### Problem
The required result is a copy of each line below in which "from" appears.

Task input below:

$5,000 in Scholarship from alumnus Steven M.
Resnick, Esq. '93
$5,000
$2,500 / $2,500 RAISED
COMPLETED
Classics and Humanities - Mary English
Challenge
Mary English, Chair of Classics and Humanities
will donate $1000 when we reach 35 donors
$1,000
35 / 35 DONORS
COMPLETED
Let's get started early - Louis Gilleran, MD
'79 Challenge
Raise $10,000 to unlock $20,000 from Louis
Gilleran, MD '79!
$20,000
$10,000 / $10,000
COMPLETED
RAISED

End of Task input.
Task input below:

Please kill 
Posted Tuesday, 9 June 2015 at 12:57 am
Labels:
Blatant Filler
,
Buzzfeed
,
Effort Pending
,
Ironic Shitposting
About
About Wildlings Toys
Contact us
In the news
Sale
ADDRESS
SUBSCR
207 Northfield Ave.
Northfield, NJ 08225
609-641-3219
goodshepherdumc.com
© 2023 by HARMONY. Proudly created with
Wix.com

End of Task input.

### Solution to this problem
$5,000 in Scholarship from alumnus Steven M.
Raise $10,000 to unlock $20,000 from Louis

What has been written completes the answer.